Figure 6. profils métabolomique de clones cultivés en culture continue. Les abondances métabolites médian pour un ensemble de métabolites sont tracées pour 84 clones cultivés dans des cultures continues. Profils métabolites pour les clones annotés structurelles (capside) et métaboliques (thiorédoxine), deux nouveaux clones métaboliques (EDT2440, EDT2441), et la réponse métabolique moyenne sont surlignés en rouge. S'il vous plaît cliquer ici pour voir une version plus grande de cette figure.
| Composé | Carbone | Azote | Soufre | Phosphore |
| Glycérol | - | 0,40% | 0,40% | 0,40% |
| Le chlorure d'ammonium | 9,5 mM | - | 9,5 mM | 9,5 mM |
| Le sulfate de sodium | 0,250 mM | 0,250 mM | - | 0,250 mM |
| Le sulfate de magnésium | 1,0 mM | 1,0 mM | - | 1,0 mM |
| phosphate de potassium | 1,32 mM | 1,32 mM | 1,32 mM | - |
| Le chlorure de magnésium | - | - | * | - |
| Le chlorure de potassium | 10 mM | 10 mM | 10 mM | 10 mM |
| Le chlorure de calcium | 0,5 pM | 0,5 pM | 0,5 pM | 0,5 pM |
| Le chlorure de sodium | 5 mM | 5 mM | 5 mM | 5 mM |
| Chlorure ferrique | 6 pM | 6 pM | 6 pM | 6 pM |
| L- arabinose | 0,10% | 0,10% | 0,10% | 0,10% |
| MOPS pH 7,4 | 1x | 1x | 1x | 1x |
Tableau 1. Les composés et les concentrations des différents milieux de base utilisés dans les cartes. * 1,0 mM de chlorure de magnésium est substitué. MOPS 1x = 40 mM de MOPS, 4 mM de Tricine.

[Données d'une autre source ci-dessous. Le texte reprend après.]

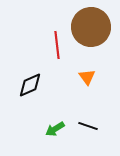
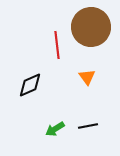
black line: rotated 30 degrees counterclockwise
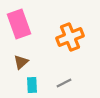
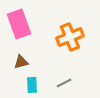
brown triangle: rotated 28 degrees clockwise
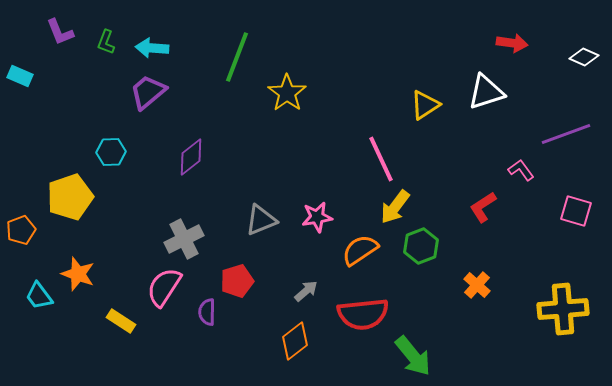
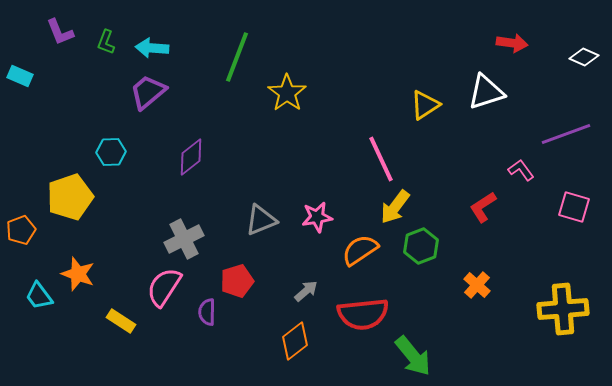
pink square: moved 2 px left, 4 px up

| des substrats de carbone | substrats d'azote | substrats de soufre | Psubstrats hosphorus |
| 2 désoxy-D-ribose | 2-désoxy-D-ribose | L'acide butane-1-sulfonique | l'adénosine-5-monophoshate |
| Acide acétique hydroxy-4 phényl | acétamide | acétylcystéine | bêta-glycérophosphate |
| acide acétique | adénine | D-cystéine | creatinephosphate |
| l'adénosine-monophosphate 5- | adénosine | D-méthionine | D-glucose-6-phosphate |
| adonitol | allantoïne | diéthyl-dithiophosphate | diéthyl-dithiophosphate |
| alpha-D-glucose | la bêta-phényléthylamine | DL-éthionine | DL-alpha-glycérophosphate |
| alpha-D-lactose | biuret | glutathion | phosphate de potassium |
| alpha-D-melebiose | cytidine | l'acide iséthionique | le pyrophosphate de sodium |
| acide citrique | cytosine | l'acide L-cystéique | thiophosphate de sodium |
| D-alanine | D-alanine | L-cystéine | |
| D-arabinose | D-asparagine | l'acide L-djenkolique |
| D-arabitol | D-aspartate | L-méthionine |
| D-asparagine | D-cystéine | du sulfate de magnésium |
| D-aspartate | D-glucosamine | l'acide méthane-sulfonique |
| D-cellobiose | l'acide D-glutamique | N-acétyl-DL-méthionine |
| D-cystéine | Acide DL-alpha-amino-n-butyrique | N-acétyl-L-cystéine |
| D-fructose | D-méthionine | potassium-tétra-thionate |
| D-galactose | D-sérine | du thiosulfate de sodium |
| D-glucosamine | D-valine | l'acide sulfanic |
| D-glucose | l'acide gamma-amino-N-butyrique | taurine |
| D-glucose-6-phosphate | glycine | l'acide taurocholique |
| D-glutamate | guanidine | thiourée |
| D-mannose | histamine | |
| D-raffinose | inosine |
| D-ribose | L-alanine |
| D-salicine | L-arginine |
| D-sérine | L-asparagine |
| D-tréhalose | L-citrulline |
| D-xylose | L-cystéine |
| dulcitol | l'acide L-glutamique |
| glycérol | L-glutamine |
| glycine | L-glutathion |
| i-érythritol | L-histidine |
| inosine | L-isoleucine |
| L-alanine | L-leucine |
| L-arabinose | L-lysine |
| L-arabitol | L-méthionine |
| L-asparagine | L-ornithine |
| L-aspartate | L-phényl-alanine |
| l'acide L-cystéique | L-proline |
| L-cystéine | L'acide L-pyro-glutamique |
| L-fucose | L-sérine; L-thréonine |
| Acide L-glutamique | L-tryptophane |
| L-glutamine | L-valine |
| L-isoleucine | N-acétyl-D-glucosamine |
| L-leucine | putrescine |
| L-lysine | thiourée |
| L-méthionine | thymidine |
| L-phénylalanine | thymine |
| L'acide L-pyro-glutamique | tyramine |
| L-rhamnose | tyrosine |
| L-sérine | uridine |
| L-sorbose | |
| L-thréonine |
| L-tryptophane |
| L-valine |
| L-xylose |
| lactate |
| lactulose |
| malate |
| myo-inositol |
| l'acide oxalique |
| sorbate de potassium |
| l'acide propionique |
| putrescine |
| l'acide quinique |
| pyruvate de sodium |
| le succinate de sodium |
| saccharose |
| thymidine |
| xylitol |
Tableau 2. Liste des substrats utilisés dans les expériences du PAM.